Bosch estaba sentado en la mesa del comedor con la libreta a mano y los recortes de periódico que un becario del Times le había preparado a instancias de Keisha Russell delante de él en dos pilas separadas. En una pila estaban las noticias sobre Conklin y en la otra las de Mittel. En la mesa había una botella de Henry que Bosch había estado cuidando como jarabe para la tos a lo largo de toda la tarde. Sólo iba a permitirse una cerveza. El cenicero, no obstante, estaba lleno y una nube de humo azulado envolvía la mesa. No se había puesto límite a los cigarrillos. Hinojos no había dicho nada del tabaco.

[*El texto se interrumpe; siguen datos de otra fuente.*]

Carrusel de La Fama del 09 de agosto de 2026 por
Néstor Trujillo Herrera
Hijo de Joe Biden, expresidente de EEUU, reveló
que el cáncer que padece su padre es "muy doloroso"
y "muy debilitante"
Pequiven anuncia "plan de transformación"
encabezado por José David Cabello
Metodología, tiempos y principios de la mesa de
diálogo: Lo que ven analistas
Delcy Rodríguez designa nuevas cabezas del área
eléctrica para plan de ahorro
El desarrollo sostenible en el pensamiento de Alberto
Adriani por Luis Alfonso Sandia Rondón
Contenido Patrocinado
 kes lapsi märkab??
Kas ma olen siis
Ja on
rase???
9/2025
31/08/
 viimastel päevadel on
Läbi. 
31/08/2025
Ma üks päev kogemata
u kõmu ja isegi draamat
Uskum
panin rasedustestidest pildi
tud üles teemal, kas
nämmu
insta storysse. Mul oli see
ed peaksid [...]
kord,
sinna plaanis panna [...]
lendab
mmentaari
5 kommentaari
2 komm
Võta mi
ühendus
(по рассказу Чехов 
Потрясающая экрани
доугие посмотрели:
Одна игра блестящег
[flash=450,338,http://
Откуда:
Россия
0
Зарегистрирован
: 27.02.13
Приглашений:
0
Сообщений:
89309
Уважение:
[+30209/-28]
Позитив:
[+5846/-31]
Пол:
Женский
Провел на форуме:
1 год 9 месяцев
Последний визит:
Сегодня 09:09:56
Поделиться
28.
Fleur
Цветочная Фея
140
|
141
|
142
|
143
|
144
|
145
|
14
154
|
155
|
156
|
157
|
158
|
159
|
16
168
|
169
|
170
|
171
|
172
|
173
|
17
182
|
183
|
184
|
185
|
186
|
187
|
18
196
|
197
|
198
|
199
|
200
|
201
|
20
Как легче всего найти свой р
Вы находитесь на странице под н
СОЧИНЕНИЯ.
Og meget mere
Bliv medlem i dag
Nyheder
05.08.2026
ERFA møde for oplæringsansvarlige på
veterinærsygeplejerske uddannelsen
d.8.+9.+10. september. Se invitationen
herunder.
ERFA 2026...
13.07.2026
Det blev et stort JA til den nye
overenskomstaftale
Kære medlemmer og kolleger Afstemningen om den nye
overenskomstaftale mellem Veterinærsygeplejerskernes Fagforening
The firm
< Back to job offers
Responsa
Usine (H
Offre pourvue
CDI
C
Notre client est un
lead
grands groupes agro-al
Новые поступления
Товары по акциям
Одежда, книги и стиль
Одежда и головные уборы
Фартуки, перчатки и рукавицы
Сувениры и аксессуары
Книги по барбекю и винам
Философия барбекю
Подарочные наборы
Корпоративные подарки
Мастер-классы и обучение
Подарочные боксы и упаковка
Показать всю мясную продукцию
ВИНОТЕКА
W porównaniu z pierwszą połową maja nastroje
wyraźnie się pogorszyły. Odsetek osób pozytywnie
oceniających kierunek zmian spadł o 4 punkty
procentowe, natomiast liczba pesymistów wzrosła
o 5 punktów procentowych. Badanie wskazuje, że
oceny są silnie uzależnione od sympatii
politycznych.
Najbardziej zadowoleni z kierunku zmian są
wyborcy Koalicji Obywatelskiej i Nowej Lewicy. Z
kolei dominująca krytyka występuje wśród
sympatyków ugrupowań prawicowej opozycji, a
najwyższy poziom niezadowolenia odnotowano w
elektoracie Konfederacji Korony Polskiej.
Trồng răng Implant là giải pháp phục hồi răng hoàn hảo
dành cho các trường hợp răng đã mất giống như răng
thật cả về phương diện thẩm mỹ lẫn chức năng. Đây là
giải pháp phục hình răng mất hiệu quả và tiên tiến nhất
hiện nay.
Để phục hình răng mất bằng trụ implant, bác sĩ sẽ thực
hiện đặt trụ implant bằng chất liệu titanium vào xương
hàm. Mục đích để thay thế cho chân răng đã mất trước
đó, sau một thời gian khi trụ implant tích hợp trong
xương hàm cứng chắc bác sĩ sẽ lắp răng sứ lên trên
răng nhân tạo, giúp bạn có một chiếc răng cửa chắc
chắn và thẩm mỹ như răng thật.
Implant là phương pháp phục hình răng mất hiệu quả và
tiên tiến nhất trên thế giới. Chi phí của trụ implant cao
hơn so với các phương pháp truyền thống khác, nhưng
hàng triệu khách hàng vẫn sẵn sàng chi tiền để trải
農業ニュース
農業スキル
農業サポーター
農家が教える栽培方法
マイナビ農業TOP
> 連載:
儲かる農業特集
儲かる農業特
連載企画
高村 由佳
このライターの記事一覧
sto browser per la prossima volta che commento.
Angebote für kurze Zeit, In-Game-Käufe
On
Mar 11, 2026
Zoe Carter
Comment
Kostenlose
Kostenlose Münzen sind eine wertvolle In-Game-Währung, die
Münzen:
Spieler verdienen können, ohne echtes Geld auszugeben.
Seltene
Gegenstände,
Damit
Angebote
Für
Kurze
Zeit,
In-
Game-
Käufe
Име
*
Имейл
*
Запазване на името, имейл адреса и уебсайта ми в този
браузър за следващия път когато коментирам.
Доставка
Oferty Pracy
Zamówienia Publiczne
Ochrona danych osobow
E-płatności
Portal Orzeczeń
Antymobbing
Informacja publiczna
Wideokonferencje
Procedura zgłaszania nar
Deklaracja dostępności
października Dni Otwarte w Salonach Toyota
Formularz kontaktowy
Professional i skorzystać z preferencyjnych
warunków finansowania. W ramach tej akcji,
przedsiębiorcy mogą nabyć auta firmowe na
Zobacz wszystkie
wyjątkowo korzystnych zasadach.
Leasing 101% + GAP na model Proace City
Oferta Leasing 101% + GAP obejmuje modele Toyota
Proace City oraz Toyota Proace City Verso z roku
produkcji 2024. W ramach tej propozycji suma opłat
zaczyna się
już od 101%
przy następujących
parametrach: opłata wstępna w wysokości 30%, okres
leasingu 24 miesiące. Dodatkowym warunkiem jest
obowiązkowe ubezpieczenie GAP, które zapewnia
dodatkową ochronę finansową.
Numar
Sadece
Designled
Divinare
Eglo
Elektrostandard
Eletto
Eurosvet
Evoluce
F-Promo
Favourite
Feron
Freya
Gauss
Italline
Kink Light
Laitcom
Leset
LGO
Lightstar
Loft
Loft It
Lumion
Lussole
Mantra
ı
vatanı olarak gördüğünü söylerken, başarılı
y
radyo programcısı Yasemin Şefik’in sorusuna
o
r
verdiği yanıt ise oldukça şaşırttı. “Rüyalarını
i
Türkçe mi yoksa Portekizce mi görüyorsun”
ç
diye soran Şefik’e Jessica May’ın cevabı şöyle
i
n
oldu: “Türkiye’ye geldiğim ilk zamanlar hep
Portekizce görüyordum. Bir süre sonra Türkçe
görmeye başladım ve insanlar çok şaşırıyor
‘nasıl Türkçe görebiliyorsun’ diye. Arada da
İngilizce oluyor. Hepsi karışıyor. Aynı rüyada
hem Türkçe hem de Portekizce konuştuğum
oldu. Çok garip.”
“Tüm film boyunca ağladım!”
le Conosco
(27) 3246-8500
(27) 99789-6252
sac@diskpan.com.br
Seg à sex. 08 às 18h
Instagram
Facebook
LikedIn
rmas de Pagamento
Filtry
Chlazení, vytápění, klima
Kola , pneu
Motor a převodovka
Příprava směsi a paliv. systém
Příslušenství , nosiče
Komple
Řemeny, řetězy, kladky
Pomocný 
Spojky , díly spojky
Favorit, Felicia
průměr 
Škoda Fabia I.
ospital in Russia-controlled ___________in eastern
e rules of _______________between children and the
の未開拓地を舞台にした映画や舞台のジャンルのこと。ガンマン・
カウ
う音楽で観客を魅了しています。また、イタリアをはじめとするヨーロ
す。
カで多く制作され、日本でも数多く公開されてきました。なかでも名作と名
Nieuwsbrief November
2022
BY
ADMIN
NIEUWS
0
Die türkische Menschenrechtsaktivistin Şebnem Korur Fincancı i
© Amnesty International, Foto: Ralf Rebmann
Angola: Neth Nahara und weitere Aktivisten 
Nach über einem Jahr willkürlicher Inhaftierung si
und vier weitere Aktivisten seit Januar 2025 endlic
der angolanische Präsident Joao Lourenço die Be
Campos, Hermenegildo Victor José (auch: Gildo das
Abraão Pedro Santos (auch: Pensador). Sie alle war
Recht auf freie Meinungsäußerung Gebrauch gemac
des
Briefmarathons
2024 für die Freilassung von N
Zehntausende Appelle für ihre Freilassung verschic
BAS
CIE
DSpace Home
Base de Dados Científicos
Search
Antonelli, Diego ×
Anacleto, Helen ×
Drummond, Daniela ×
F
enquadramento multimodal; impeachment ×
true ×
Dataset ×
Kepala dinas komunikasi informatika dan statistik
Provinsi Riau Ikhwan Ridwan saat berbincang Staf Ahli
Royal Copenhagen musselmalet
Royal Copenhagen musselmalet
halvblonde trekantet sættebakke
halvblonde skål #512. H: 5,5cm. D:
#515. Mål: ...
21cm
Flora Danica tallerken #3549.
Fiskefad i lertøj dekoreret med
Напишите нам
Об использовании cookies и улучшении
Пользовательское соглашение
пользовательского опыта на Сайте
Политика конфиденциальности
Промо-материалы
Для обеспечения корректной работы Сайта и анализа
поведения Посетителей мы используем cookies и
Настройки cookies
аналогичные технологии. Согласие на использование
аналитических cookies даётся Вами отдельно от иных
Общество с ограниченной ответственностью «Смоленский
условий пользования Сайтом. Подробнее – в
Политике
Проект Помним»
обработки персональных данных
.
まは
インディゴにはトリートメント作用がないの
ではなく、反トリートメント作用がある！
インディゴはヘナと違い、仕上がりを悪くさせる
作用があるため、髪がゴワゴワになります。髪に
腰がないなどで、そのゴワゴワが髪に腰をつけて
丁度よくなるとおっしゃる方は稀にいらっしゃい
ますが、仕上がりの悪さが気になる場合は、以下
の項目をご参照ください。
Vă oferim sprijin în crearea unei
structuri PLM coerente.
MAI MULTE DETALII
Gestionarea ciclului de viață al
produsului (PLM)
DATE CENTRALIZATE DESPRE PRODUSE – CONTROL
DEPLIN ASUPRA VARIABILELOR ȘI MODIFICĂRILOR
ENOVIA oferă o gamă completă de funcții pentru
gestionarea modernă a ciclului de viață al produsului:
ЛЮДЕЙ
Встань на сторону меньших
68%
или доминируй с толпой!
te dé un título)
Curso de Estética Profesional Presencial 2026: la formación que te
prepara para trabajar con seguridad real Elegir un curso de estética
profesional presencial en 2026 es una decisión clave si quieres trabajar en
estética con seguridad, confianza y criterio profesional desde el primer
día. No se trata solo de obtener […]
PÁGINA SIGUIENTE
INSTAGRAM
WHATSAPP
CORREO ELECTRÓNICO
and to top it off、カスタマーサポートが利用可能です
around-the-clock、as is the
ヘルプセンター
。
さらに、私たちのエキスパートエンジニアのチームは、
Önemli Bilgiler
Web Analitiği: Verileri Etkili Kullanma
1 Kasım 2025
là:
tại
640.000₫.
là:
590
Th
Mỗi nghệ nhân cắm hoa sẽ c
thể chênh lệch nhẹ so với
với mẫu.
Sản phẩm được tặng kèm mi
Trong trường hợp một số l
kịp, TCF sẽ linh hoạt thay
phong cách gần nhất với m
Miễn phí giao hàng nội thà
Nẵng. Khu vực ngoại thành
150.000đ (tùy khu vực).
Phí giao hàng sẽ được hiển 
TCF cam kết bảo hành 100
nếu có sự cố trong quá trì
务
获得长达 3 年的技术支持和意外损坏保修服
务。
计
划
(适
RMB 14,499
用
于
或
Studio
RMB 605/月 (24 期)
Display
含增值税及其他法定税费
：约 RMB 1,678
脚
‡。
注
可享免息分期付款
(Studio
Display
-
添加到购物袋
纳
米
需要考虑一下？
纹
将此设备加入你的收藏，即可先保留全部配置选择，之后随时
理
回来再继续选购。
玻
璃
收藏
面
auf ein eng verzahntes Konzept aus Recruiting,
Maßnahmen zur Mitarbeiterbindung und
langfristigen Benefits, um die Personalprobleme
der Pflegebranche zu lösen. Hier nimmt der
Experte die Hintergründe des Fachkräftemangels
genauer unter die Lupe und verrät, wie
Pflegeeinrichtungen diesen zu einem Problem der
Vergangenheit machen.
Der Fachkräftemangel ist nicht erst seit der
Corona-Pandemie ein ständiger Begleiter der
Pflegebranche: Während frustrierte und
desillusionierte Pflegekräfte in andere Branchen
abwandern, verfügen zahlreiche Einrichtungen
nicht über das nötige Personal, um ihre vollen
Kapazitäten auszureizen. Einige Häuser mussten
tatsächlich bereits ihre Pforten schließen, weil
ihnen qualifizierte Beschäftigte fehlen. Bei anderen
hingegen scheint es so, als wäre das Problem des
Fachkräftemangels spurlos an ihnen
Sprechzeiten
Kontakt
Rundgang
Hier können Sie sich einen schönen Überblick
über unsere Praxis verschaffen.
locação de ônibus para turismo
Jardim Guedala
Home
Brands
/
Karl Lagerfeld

Sin embargo, ella había tenido mucho que decir de su misión. Le había aconsejado rotundamente que lo dejara hasta que estuviera emocionalmente mejor preparado para afrontar lo que podría descubrir. Él le dijo que había avanzado demasiado para detenerse. Fue en ese momento cuando la psiquiatra dijo algo en lo que no había cesado de pensar en el camino y que seguía entrometiéndose en sus pensamientos.

—Será mejor que piense en esto y se asegure de qué es lo que quiere —le había dicho ella—. Inconscientemente o no, podría haber estado trabajando hacia esto toda su vida. Podría ser la razón de que sea detective, investigador de homicidios. Resolver la muerte de su madre también podría terminar con su necesidad de ser policía. Podría quitarle su impulso, su misión. Debería estar preparado para eso antes de seguir adelante.

Bosch consideraba que lo que ella había dicho era cierto. Sabía que la idea había estado presente durante toda su vida. Lo que le había ocurrido a su madre le había ayudado a definir todo lo que hizo después. Y la promesa de descubrirlo, la promesa de vengarla, estaba siempre presente en los oscuros recovecos de su mente. Nunca había sido algo que se hubiera dicho en voz alta, ni siquiera algo en lo que hubiera pensado con tenacidad. Porque hacerlo implicaba planificar, y eso no formaba parte de una agenda. Aun así, le superaba la sensación de que lo que estaba haciendo era inevitable, algo programado por una mano invisible hacía mucho tiempo.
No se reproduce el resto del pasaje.